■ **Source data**
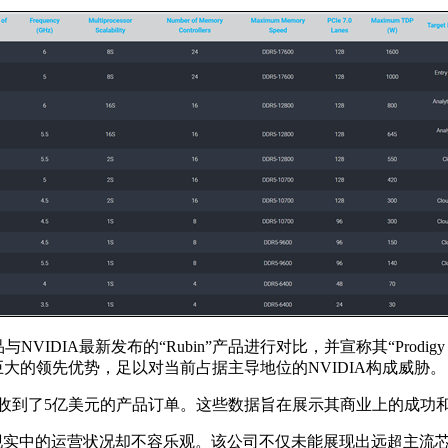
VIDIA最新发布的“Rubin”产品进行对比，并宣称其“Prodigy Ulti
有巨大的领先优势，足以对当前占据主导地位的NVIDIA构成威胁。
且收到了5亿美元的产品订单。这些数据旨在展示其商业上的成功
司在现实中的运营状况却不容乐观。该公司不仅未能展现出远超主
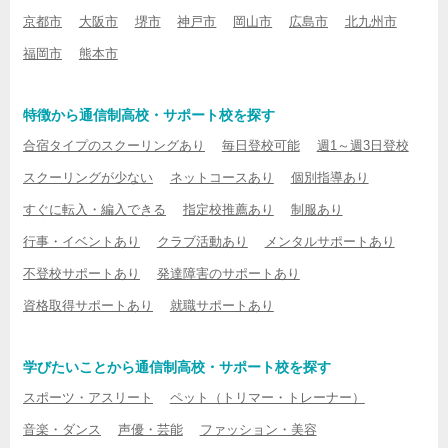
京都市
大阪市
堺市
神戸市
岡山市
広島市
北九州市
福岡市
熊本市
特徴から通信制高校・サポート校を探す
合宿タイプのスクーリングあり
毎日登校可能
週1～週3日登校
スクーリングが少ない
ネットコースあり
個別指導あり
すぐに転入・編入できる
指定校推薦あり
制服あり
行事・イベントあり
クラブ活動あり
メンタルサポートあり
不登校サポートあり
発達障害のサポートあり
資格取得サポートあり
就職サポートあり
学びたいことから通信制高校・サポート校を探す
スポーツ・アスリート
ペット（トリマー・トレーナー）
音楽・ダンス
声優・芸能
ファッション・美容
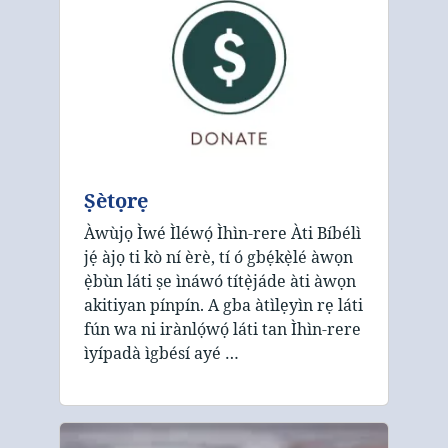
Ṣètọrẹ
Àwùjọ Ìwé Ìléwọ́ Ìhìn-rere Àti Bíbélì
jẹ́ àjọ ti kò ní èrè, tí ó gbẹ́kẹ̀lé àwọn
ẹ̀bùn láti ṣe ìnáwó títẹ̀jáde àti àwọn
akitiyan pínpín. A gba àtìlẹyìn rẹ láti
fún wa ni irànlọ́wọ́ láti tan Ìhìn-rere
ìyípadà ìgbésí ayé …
* * *
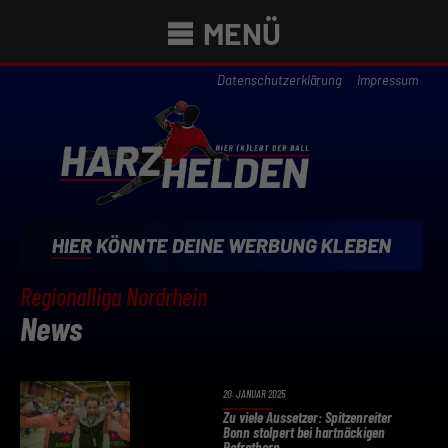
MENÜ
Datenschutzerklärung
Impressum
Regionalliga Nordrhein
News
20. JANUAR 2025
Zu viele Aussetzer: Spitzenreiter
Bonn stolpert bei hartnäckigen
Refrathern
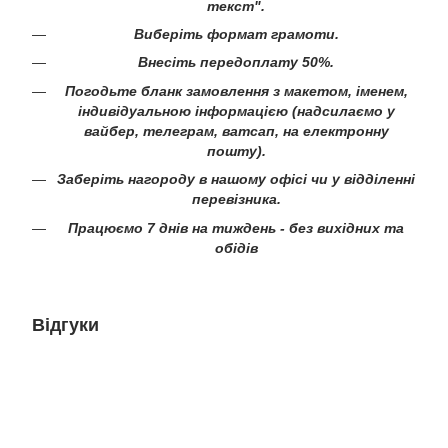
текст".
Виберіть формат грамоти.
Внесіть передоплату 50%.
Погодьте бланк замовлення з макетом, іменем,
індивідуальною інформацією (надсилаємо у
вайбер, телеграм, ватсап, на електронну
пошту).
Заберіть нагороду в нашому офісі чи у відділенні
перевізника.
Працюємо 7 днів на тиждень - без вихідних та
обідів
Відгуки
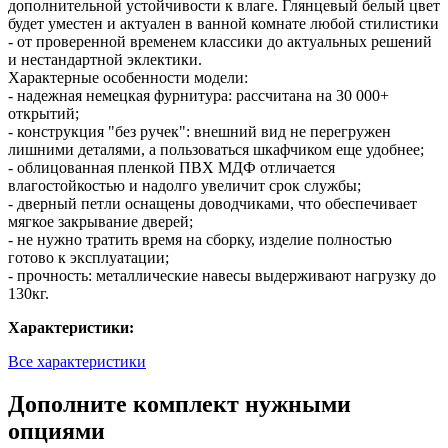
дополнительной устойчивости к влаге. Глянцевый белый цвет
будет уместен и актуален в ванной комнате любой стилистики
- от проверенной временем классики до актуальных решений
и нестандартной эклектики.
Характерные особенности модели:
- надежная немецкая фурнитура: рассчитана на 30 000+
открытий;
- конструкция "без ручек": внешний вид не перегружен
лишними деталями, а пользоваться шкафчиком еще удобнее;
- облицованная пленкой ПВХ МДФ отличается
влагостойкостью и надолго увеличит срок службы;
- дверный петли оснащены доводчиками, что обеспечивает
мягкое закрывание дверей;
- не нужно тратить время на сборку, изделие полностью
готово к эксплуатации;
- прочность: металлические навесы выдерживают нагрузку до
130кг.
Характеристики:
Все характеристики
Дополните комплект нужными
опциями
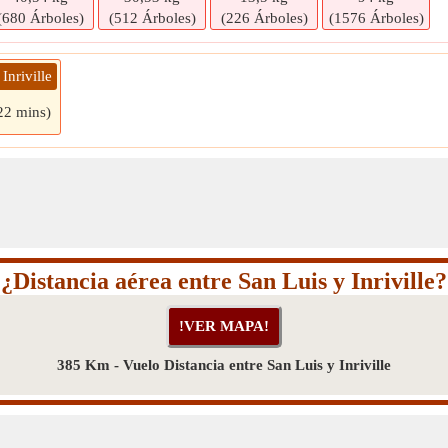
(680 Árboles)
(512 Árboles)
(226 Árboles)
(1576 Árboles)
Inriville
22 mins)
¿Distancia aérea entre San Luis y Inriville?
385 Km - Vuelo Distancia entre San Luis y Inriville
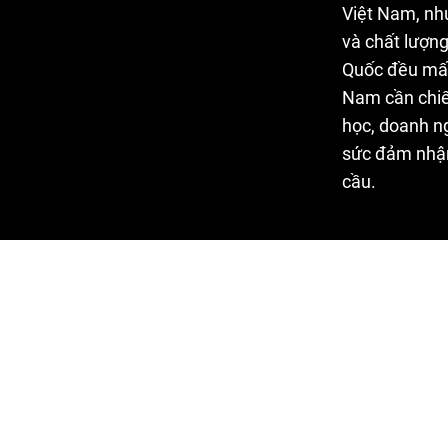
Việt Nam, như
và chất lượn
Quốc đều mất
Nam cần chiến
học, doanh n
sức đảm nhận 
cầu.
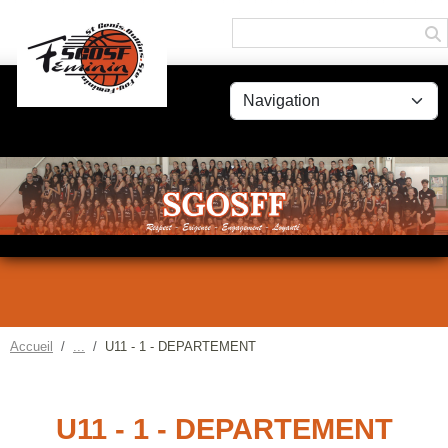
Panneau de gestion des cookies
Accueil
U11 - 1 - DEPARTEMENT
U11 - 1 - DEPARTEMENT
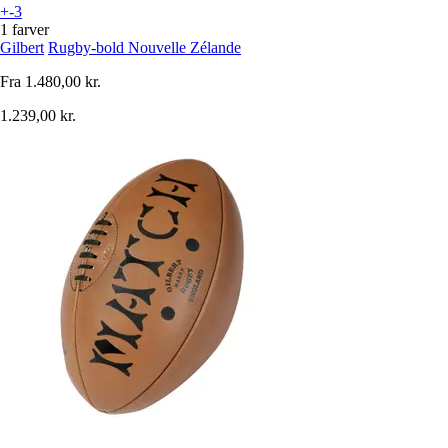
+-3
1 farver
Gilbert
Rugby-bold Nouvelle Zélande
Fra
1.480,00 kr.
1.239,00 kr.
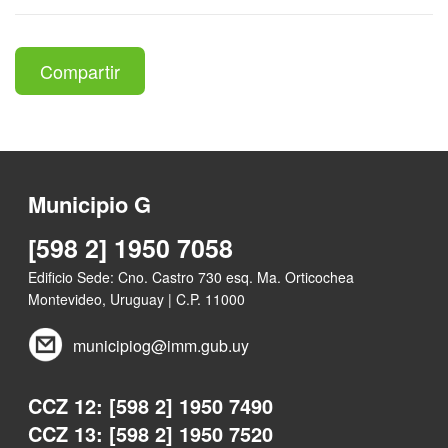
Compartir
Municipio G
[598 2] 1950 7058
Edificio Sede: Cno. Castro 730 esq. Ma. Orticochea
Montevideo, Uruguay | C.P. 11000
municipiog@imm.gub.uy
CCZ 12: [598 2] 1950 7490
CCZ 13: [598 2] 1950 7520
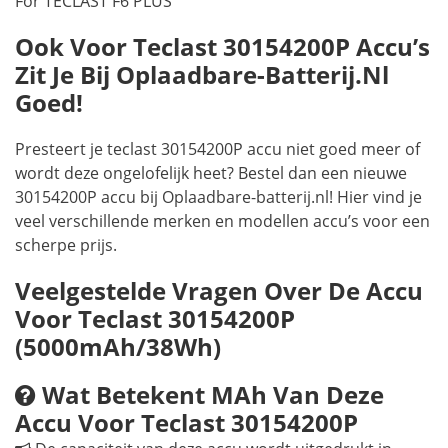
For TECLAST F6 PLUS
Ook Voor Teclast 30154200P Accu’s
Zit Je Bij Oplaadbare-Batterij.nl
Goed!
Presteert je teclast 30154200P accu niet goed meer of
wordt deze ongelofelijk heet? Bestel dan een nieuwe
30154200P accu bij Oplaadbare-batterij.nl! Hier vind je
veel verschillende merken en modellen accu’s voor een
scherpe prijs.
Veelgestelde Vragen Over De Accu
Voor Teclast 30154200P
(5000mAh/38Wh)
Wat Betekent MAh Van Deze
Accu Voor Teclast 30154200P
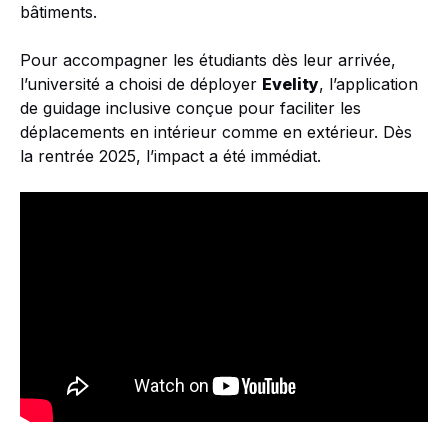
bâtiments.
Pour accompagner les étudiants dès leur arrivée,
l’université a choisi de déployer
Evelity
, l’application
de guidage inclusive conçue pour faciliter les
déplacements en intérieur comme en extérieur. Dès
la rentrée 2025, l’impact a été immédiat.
...
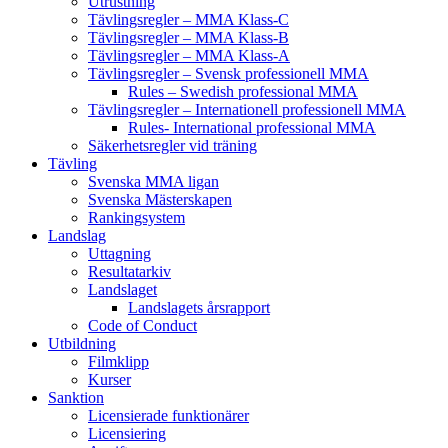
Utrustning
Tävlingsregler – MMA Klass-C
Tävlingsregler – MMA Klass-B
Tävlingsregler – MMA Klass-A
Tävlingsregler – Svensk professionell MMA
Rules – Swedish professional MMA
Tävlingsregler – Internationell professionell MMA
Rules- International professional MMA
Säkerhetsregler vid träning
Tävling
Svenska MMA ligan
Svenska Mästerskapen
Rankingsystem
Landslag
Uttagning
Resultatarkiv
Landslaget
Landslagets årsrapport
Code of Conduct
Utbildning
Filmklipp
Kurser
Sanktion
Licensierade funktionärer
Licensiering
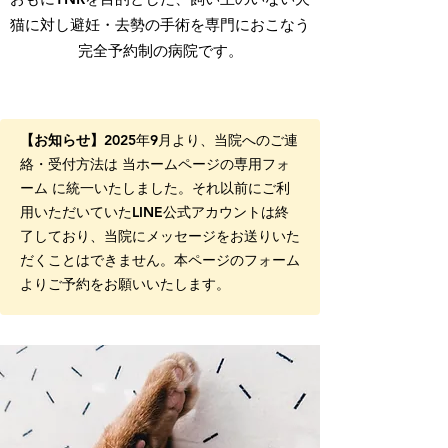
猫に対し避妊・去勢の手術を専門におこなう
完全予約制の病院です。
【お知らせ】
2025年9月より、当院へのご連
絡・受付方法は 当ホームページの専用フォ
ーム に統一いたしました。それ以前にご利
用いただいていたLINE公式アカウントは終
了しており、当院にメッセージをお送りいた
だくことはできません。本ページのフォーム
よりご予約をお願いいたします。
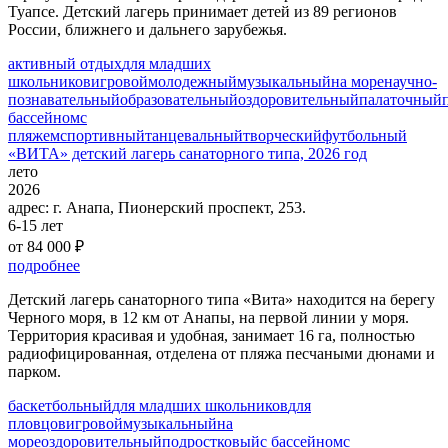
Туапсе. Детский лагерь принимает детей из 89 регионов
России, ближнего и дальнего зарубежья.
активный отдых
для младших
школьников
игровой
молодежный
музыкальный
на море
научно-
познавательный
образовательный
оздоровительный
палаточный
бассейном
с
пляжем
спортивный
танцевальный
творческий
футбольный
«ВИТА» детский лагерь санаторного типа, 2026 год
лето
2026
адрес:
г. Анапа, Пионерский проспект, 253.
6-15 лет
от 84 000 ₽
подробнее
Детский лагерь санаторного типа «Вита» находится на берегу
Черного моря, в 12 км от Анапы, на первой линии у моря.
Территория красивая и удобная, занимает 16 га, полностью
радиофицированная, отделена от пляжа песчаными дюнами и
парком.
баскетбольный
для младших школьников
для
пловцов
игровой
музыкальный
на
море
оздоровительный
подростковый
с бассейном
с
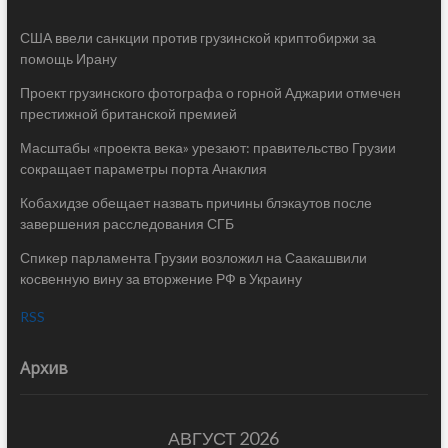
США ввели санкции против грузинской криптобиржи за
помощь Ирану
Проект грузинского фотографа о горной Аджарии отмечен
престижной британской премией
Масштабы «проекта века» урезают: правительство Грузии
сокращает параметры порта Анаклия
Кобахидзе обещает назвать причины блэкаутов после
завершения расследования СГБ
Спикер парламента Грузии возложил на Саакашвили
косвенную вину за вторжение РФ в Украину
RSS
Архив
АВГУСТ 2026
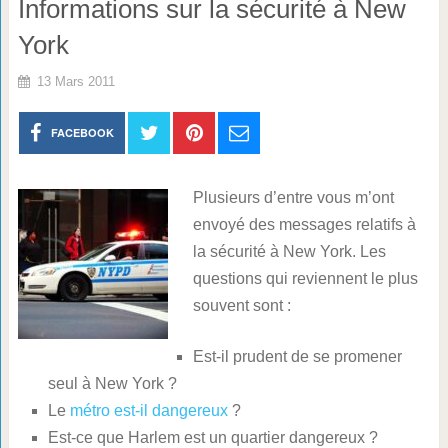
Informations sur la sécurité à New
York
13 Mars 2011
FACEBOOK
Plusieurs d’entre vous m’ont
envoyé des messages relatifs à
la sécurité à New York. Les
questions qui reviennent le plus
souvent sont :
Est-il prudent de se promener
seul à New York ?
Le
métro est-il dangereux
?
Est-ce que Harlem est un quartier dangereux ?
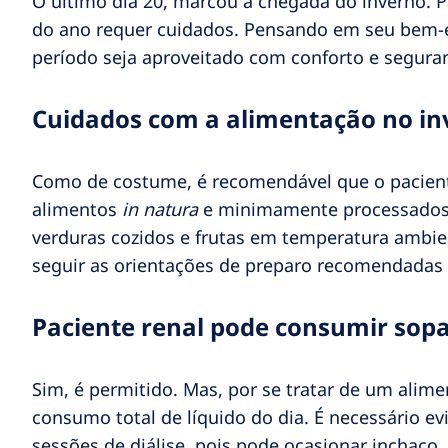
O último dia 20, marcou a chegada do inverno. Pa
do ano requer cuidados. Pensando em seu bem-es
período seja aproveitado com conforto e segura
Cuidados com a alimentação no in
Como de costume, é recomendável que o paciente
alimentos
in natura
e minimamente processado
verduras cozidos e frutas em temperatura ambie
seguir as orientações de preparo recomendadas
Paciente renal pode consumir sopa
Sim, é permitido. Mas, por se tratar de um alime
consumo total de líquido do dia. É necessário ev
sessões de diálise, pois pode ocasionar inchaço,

■ **TASK REQUIREMENTS**
Above are the records; restate exactly the lines from the one containing "発達障害のサポートあり" through the one containing "ìyípadà ìgbésí ayé …", keeping pictures out.

■ **REPLY**
発達障害のサポートあり
資格取得サポートあり
就職サポートあり
学びたいことから通信制高校・サポート校を探す
スポーツ・アスリート
ペット（トリマー・トレーナー）
音楽・ダンス
声優・芸能
ファッション・美容
Ṣètọrẹ
Àwùjọ Ìwé Ìléwọ́ Ìhìn-rere Àti Bíbélì
jẹ́ àjọ ti kò ní èrè, tí ó gbẹ́kẹ̀lé àwọn
ẹ̀bùn láti ṣe ìnáwó títẹ̀jáde àti àwọn
akitiyan pínpín. A gba àtìlẹyìn rẹ láti
fún wa ni irànlọ́wọ́ láti tan Ìhìn-rere
ìyípadà ìgbésí ayé …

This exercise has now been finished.